# Scoring

aislop produces a single score from 0 to 100 for every scan.

## How it works

Every diagnostic contributes a weighted penalty based on its severity:

| Severity | Base penalty |
|---|---|
| Error | 3.0 |
| Warning | 1.0 |
| Info | 0.25 |

Penalties are multiplied by the engine weight (configurable in `.aislop/config.yml`).
They are also multiplied by the rule's impact tier. Run `aislop rules` to see the
impact tier and rationale for each rule.

By default, aislop uses a balanced weighting profile:

```yaml
scoring:
  weights:
    format: 0.3
    lint: 0.6
    code-quality: 0.8
    ai-slop: 1.0
    architecture: 1.0
    security: 1.5
  smoothing: 20
  maxPerRule: 40
```

This keeps AI-slop findings visible without letting a single warning make an otherwise
healthy repo look unhealthy. Security still carries stronger impact.

## Rule impact tiers

Each native rule has an explicit impact tier so scoring is strict only where the signal justifies it:

| Tier | Multiplier | Typical use |
|---|---:|---|
| `strict` | 1.0 | High-confidence defects, security issues, missing imports, swallowed failures |
| `standard` | 1.0 | Real quality issues that may still need human judgment |
| `maintainability` | 0.75 | Refactoring and design debt that should count, but not like a defect |
| `mechanical` | 0.5 | Cleanup that `aislop fix` or a simple edit can usually handle |
| `style` | 0.5 | Style/policy findings and size/readability pressure |
| `advisory` | 0.25 | Medium-confidence signals such as hardcoded config values |

Many forgiving tiers also have tighter per-rule caps so one noisy family cannot dominate a score.
JSON output includes the same metadata on each diagnostic as `scoreImpact`:

```json
{
  "rule": "ai-slop/hardcoded-url",
  "scoreImpact": {
    "tier": "advisory",
    "multiplier": 0.25,
    "cap": 4,
    "rationale": "Hardcoded URLs are medium-confidence config signals and can be intentional canonical URLs."
  }
}
```

## Style and cleanup findings score gently

Style and cleanup rules (`trivial-comment`, `narrative-comment`, `unused-import`, formatter
findings, and similar) still surface as findings, but contribute less than strict defects. This
keeps the number driven by genuine slop (swallowed errors, broken imports, risky security
constructs) rather than house style, without hiding the findings themselves.

## Advisory config signals score softly

Medium-confidence config signals (`hardcoded-url`, `hardcoded-id`) still surface as warnings, but
they contribute less to the score and saturate earlier when repeated. This preserves the finding
without turning ordinary hardcoded-value cleanup into a severe repo-health penalty.

## Repeated findings saturate by rule

Each rule contributes at most `scoring.maxPerRule` weighted penalty points by default.
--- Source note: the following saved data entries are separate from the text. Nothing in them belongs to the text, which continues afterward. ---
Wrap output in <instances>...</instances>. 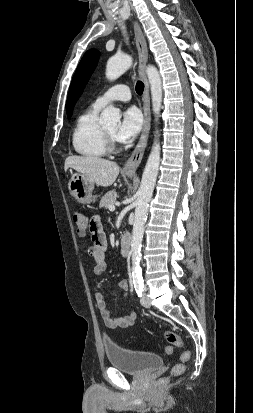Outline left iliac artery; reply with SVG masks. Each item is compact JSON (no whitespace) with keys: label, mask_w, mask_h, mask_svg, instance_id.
I'll list each match as a JSON object with an SVG mask.
<instances>
[{"label":"left iliac artery","mask_w":253,"mask_h":413,"mask_svg":"<svg viewBox=\"0 0 253 413\" xmlns=\"http://www.w3.org/2000/svg\"><path fill=\"white\" fill-rule=\"evenodd\" d=\"M133 283L138 297H142L144 291V281L141 272L133 274Z\"/></svg>","instance_id":"44dca946"}]
</instances>
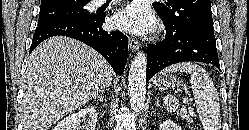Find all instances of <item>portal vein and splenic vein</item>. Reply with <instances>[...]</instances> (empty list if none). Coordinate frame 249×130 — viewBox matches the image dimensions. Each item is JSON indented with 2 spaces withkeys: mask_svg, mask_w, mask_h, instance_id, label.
I'll use <instances>...</instances> for the list:
<instances>
[{
  "mask_svg": "<svg viewBox=\"0 0 249 130\" xmlns=\"http://www.w3.org/2000/svg\"><path fill=\"white\" fill-rule=\"evenodd\" d=\"M183 103H184V104H187V103H188V98H184V99H183ZM190 113L193 114L192 111H190Z\"/></svg>",
  "mask_w": 249,
  "mask_h": 130,
  "instance_id": "portal-vein-and-splenic-vein-1",
  "label": "portal vein and splenic vein"
}]
</instances>
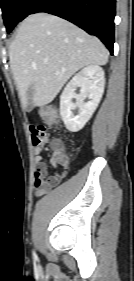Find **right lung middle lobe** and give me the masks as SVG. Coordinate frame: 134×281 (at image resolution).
<instances>
[{"label":"right lung middle lobe","mask_w":134,"mask_h":281,"mask_svg":"<svg viewBox=\"0 0 134 281\" xmlns=\"http://www.w3.org/2000/svg\"><path fill=\"white\" fill-rule=\"evenodd\" d=\"M32 2L33 0H1L3 20L8 33L25 18V12Z\"/></svg>","instance_id":"1"}]
</instances>
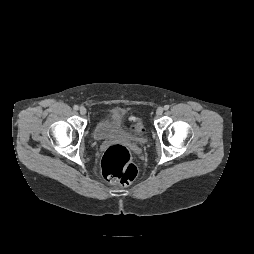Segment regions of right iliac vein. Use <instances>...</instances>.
<instances>
[{"instance_id":"1","label":"right iliac vein","mask_w":254,"mask_h":254,"mask_svg":"<svg viewBox=\"0 0 254 254\" xmlns=\"http://www.w3.org/2000/svg\"><path fill=\"white\" fill-rule=\"evenodd\" d=\"M79 112H80L81 115H85L87 111H86V108L84 106H81L79 108Z\"/></svg>"}]
</instances>
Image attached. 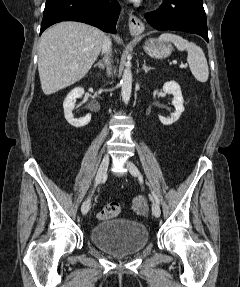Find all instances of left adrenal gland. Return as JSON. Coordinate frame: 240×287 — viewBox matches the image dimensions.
I'll list each match as a JSON object with an SVG mask.
<instances>
[{"label":"left adrenal gland","mask_w":240,"mask_h":287,"mask_svg":"<svg viewBox=\"0 0 240 287\" xmlns=\"http://www.w3.org/2000/svg\"><path fill=\"white\" fill-rule=\"evenodd\" d=\"M153 69L152 67H148L146 62L144 61V64H143V70L145 71V73H147L149 70Z\"/></svg>","instance_id":"left-adrenal-gland-1"}]
</instances>
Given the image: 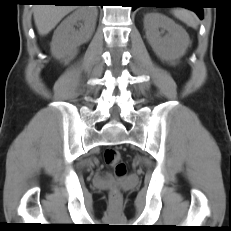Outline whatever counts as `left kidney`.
Here are the masks:
<instances>
[{
  "label": "left kidney",
  "mask_w": 231,
  "mask_h": 231,
  "mask_svg": "<svg viewBox=\"0 0 231 231\" xmlns=\"http://www.w3.org/2000/svg\"><path fill=\"white\" fill-rule=\"evenodd\" d=\"M144 29L149 44L160 59L174 62L185 54L190 41L189 35L169 17L149 13L144 17ZM164 31L168 34L162 37Z\"/></svg>",
  "instance_id": "5707ae66"
}]
</instances>
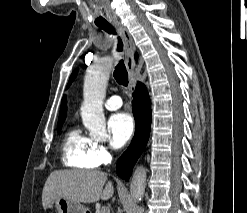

Repeated
findings still appear in the report, but one noisy rule family cannot dominate the whole score.
Different rule families continue to accumulate normally.

## Density normalization

The final score uses **logarithmic scaling with issue-density normalization**. Penalties are measured relative to the number of source files in the project, so:

- A few issues in a large codebase don't tank the score unfairly
- A single issue in an otherwise clean project stays proportional
- The score remains meaningful regardless of project size

## Score labels

| Score | Label |
|---|---|
| 75 -- 100 | Healthy |
| 50 -- 74 | Needs Work |
| 0 -- 49 | Critical |

These thresholds are configurable:

```yaml
scoring:
  thresholds:
    good: 75    # scores above this are "Healthy"
    ok: 50      # scores above this are "Needs Work", below is "Critical"
```

## Tuning guidance

- Increase `ai-slop` weight if you want stricter AI-output hygiene.
- Increase `security` weight if dependency/runtime risk should dominate your score.
- Increase `smoothing` for large legacy codebases so a few warnings are less punitive.
- Increase `maxPerRule` if repeated findings from one rule should punish the score more heavily.
- Lower `lint` and `code-quality` weights if you want scores to emphasize AI-specific findings.

## CI quality gate

Use `ci.failBelow` to fail CI when the score drops below a threshold:

```yaml
ci:
  failBelow: 70
```

`aislop ci` exits with code 1 when the score is below the threshold.